Title: Real-time Game Theory Based Artificial Potential Field Method for Multiple Unmanned Aerial Vehicles Path Planning
Author(s): Yuan Sun and Li Fu
Published in: Proceedings of the 2018 International Technical Meeting of The Institute of Navigation
January 29 - 1, 2018
Hyatt Regency Reston
Reston, Virginia
Pages: 521 - 528
Cite this article: Sun, Yuan, Fu, Li, "Real-time Game Theory Based Artificial Potential Field Method for Multiple Unmanned Aerial Vehicles Path Planning," Proceedings of the 2018 International Technical Meeting of The Institute of Navigation, Reston, Virginia, January 2018, pp. 521-528.
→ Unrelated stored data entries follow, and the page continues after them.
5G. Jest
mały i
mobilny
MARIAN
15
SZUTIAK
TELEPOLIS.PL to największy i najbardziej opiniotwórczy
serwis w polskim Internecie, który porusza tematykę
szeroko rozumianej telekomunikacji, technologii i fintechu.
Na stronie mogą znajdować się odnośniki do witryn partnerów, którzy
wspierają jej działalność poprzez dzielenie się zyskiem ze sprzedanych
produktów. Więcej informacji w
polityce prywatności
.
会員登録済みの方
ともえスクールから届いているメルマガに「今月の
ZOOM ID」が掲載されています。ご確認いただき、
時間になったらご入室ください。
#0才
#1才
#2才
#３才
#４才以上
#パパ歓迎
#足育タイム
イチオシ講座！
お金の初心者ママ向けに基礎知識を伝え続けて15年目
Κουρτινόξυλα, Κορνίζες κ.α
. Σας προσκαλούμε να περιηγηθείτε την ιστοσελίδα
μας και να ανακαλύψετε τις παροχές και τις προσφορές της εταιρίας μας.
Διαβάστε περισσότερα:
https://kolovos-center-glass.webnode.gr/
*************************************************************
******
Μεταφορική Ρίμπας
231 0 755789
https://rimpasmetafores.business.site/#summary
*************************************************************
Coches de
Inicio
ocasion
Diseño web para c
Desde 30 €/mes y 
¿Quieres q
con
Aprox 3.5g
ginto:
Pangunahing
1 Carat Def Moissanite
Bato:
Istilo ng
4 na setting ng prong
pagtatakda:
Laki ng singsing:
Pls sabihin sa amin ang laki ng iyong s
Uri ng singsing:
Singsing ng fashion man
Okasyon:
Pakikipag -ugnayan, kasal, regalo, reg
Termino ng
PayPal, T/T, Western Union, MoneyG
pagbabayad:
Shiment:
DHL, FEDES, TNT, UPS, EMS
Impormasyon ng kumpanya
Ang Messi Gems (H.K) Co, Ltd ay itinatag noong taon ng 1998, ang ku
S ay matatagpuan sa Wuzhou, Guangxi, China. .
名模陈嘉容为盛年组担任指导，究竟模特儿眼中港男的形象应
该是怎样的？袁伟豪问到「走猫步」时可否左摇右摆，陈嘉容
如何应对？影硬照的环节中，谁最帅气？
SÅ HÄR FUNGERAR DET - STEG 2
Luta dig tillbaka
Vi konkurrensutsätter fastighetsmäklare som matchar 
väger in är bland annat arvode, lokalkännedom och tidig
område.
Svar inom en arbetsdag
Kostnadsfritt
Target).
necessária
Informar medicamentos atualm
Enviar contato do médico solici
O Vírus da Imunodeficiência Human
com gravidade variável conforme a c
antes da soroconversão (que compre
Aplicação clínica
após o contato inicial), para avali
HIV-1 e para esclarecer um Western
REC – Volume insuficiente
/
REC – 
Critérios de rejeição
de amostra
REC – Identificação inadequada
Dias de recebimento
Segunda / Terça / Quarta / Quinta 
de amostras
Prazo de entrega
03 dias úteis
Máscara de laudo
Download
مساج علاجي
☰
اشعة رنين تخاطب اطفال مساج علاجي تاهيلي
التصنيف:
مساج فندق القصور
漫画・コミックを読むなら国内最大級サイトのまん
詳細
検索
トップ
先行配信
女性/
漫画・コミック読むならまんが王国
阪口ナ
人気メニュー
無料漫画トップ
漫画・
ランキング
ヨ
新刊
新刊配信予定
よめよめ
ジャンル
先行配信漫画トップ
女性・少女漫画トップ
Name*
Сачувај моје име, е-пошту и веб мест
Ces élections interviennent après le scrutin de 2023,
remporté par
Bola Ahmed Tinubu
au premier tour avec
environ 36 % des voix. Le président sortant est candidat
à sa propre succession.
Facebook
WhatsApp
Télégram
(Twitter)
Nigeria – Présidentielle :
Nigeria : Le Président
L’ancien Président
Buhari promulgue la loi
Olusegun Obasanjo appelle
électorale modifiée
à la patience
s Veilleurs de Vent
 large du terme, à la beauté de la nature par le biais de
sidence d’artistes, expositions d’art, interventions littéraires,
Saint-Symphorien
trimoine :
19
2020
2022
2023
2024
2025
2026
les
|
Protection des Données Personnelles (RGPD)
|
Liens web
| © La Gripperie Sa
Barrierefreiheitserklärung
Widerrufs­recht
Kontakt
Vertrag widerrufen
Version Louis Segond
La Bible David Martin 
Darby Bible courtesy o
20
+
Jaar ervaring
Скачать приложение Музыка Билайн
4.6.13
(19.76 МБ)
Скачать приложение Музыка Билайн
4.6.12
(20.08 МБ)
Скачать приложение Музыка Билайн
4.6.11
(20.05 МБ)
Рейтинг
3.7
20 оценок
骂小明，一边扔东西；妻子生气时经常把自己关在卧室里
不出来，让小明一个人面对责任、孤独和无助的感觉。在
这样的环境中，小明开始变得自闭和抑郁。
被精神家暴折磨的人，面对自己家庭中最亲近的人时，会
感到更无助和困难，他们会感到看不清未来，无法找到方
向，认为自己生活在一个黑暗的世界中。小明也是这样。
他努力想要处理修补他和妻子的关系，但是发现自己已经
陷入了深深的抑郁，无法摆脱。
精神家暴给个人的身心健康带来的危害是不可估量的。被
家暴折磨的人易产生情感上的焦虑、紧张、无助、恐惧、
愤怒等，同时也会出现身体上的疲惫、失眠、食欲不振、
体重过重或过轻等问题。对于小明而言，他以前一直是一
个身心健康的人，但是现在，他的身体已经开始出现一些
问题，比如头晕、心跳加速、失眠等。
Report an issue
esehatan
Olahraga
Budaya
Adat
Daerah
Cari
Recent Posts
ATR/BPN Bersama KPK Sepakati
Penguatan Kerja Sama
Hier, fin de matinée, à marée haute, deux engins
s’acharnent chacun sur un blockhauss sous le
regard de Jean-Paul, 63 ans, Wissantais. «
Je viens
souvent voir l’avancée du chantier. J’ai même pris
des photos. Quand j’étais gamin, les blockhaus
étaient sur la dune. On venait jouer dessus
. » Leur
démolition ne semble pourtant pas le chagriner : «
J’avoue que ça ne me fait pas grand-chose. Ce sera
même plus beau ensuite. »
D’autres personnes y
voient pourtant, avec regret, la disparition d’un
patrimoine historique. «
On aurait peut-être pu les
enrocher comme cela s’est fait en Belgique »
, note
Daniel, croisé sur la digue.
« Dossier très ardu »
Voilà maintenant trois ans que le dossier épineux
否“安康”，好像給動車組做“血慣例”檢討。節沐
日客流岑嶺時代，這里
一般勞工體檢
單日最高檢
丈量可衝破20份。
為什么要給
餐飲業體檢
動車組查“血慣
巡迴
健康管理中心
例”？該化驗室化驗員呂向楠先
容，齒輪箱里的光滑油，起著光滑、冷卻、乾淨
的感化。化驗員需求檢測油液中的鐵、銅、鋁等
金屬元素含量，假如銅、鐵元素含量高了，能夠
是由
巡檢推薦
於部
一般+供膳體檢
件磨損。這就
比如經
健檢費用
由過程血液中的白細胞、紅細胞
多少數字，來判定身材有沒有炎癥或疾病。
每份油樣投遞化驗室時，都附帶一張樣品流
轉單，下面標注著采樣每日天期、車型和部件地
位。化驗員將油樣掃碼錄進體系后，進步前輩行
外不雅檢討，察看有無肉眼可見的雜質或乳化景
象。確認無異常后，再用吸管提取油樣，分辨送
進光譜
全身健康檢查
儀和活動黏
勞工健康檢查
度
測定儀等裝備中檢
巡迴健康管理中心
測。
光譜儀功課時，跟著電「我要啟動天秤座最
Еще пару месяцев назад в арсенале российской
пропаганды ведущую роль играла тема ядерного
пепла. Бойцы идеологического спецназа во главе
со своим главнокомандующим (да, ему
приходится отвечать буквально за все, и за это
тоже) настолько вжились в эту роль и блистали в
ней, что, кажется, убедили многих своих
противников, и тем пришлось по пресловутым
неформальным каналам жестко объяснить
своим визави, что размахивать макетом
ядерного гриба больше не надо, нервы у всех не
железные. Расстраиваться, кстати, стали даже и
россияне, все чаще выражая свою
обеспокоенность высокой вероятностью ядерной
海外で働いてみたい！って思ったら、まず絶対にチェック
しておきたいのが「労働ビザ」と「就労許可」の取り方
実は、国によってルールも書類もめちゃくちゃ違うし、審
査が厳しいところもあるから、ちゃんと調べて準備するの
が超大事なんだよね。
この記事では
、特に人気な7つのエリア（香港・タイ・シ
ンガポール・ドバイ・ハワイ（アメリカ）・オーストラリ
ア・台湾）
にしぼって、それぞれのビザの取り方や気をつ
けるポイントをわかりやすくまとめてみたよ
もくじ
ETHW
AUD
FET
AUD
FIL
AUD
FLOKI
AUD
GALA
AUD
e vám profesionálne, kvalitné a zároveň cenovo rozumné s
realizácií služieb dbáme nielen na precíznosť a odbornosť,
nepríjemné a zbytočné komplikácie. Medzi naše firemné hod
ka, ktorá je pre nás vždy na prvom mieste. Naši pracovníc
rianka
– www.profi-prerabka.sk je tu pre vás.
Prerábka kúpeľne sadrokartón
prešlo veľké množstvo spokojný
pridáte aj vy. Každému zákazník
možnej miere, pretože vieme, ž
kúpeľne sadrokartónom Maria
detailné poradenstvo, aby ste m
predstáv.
Full Paper: ION Members/Non-Members: 1 Download Credit
Sign In
Abstract: With the popularization of UAV applications, the cooperation of multiple UAVs attracts more and more attention in the community of robotics to improve the mission efficiency and range. In practical applications, a high performance path planning result is critical to the security and efficiency of the multiple UAVs cooperation. Among these path planning methods, Artificial Potential Field Method (APFM) is simple and real-time, which has been commonly used for UAVs path planning. However, some problems may exist in APFM, such as the local optimum problem, which may make the UAV falling into a deadlock and moving unsteadily near the obstacles. To solve the problem of the existed APFM, a real-time game theory based APFM for multiple UAVs path planning is proposed in this paper. First, the artificial potential forces of each UAV are built when the UAVs move through the path. Then, to solve the problem of local minima, the collision cone of the UAV caused by the obstacles and other UAVs is applied to estimate the collision risk. Finally, game theory is applied to optimize the path planning for multiple UAVs with low overall collision risk. Experimental results show that our proposed real-time game theory based APFM for multiple UAVs can overcome the local minima of APFM and obtain more optimized path planning results and lower overall collision risk, when compared with the existed APFM for multiple UAVs.